**RECORD SET**
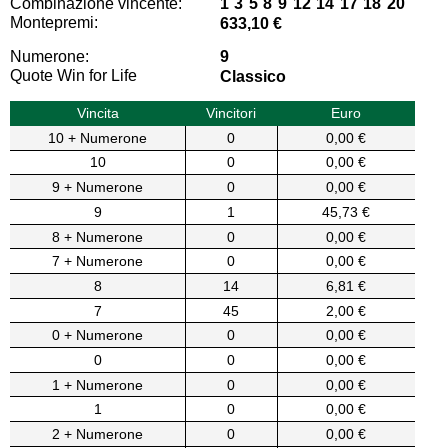
Combinazione vincente:
1 3 5 8 9 12 14 17 18 20
Montepremi:
633,10 €
Numerone:
9
Quote Win for Life
Classico
Vincita
Vincitori
Euro
10 + Numerone
0
0,00 €
10
0
0,00 €
9 + Numerone
0
0,00 €
9
1
45,73 €
8 + Numerone
0
0,00 €
7 + Numerone
0
0,00 €
8
14
6,81 €
7
45
2,00 €
0 + Numerone
0
0,00 €
0
0
0,00 €
1 + Numerone
0
0,00 €
1
0
0,00 €
2 + Numerone
0
0,00 €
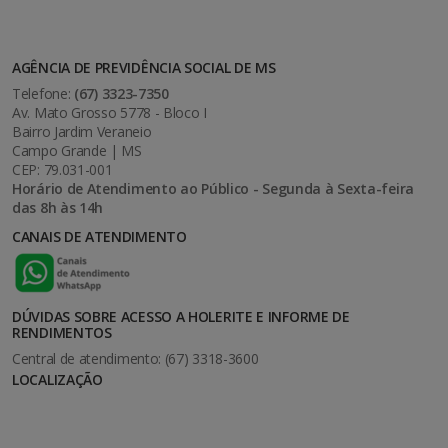
AGÊNCIA DE PREVIDÊNCIA SOCIAL DE MS
Telefone:
(67) 3323-7350
Av. Mato Grosso 5778 - Bloco I
Bairro Jardim Veraneio
Campo Grande | MS
CEP: 79.031-001
Horário de Atendimento ao Público - Segunda à Sexta-feira
das 8h às 14h
CANAIS DE ATENDIMENTO
DÚVIDAS SOBRE ACESSO A HOLERITE E INFORME DE
RENDIMENTOS
Central de atendimento: (67) 3318-3600
LOCALIZAÇÃO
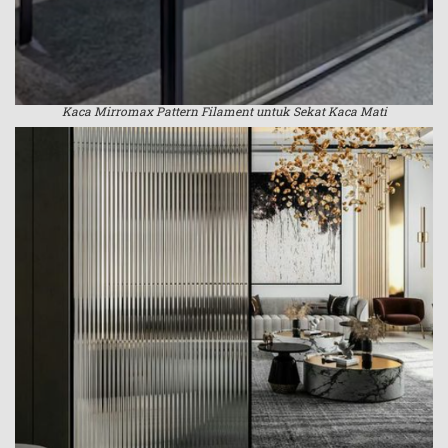
Kaca Mirromax Pattern Filament untuk Sekat Kaca Mati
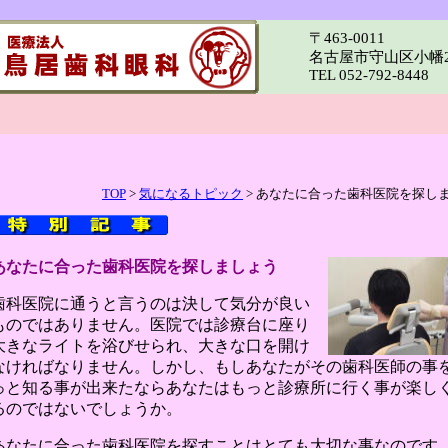
〒463-0011
名古屋市守山区小幡2-
TEL 052-792-8448
TOP
>
気になるトピック
> あなたに合った歯科医院を探し
あなたに合った歯科医院を探しましょう
歯科医院に通うと言うのは決して気分が良い
ものではありません。医院では診療台に座り
大きなライトを浴びせられ、大きな口を開け
なければなりません。しかし、もしあなたがその歯科医師の事
っと知る事が出来たならあなたはもっと診療所に行く事が楽し
るのではないでしょうか。
あなたに合った歯科医院を探すことはとても大切な事なのです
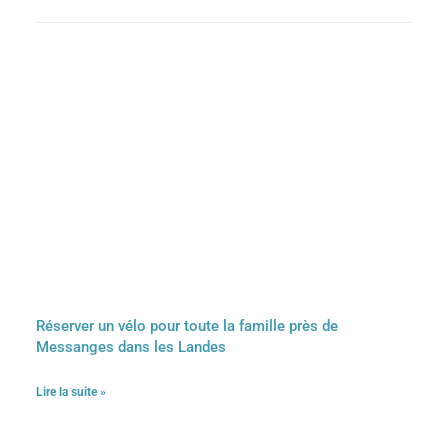
Réserver un vélo pour toute la famille près de
Messanges dans les Landes
Lire la suite »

**TASK**
Although the records contain pictures, the copy should consist of their text alone, reproduced exactly.

**TASK RESULT**
Combinazione vincente:
1 3 5 8 9 12 14 17 18 20
Montepremi:
633,10 €
Numerone:
9
Quote Win for Life
Classico
Vincita
Vincitori
Euro
10 + Numerone
0
0,00 €
10
0
0,00 €
9 + Numerone
0
0,00 €
9
1
45,73 €
8 + Numerone
0
0,00 €
7 + Numerone
0
0,00 €
8
14
6,81 €
7
45
2,00 €
0 + Numerone
0
0,00 €
0
0
0,00 €
1 + Numerone
0
0,00 €
1
0
0,00 €
2 + Numerone
0
0,00 €
AGÊNCIA DE PREVIDÊNCIA SOCIAL DE MS
Telefone:
(67) 3323-7350
Av. Mato Grosso 5778 - Bloco I
Bairro Jardim Veraneio
Campo Grande | MS
CEP: 79.031-001
Horário de Atendimento ao Público - Segunda à Sexta-feira
das 8h às 14h
CANAIS DE ATENDIMENTO
DÚVIDAS SOBRE ACESSO A HOLERITE E INFORME DE
RENDIMENTOS
Central de atendimento: (67) 3318-3600
LOCALIZAÇÃO
Kaca Mirromax Pattern Filament untuk Sekat Kaca Mati
〒463-0011
名古屋市守山区小幡2-
TEL 052-792-8448
TOP
>
気になるトピック
> あなたに合った歯科医院を探し
あなたに合った歯科医院を探しましょう
歯科医院に通うと言うのは決して気分が良い
ものではありません。医院では診療台に座り
大きなライトを浴びせられ、大きな口を開け
なければなりません。しかし、もしあなたがその歯科医師の事
っと知る事が出来たならあなたはもっと診療所に行く事が楽し
るのではないでしょうか。
あなたに合った歯科医院を探すことはとても大切な事なのです
Réserver un vélo pour toute la famille près de
Messanges dans les Landes
Lire la suite »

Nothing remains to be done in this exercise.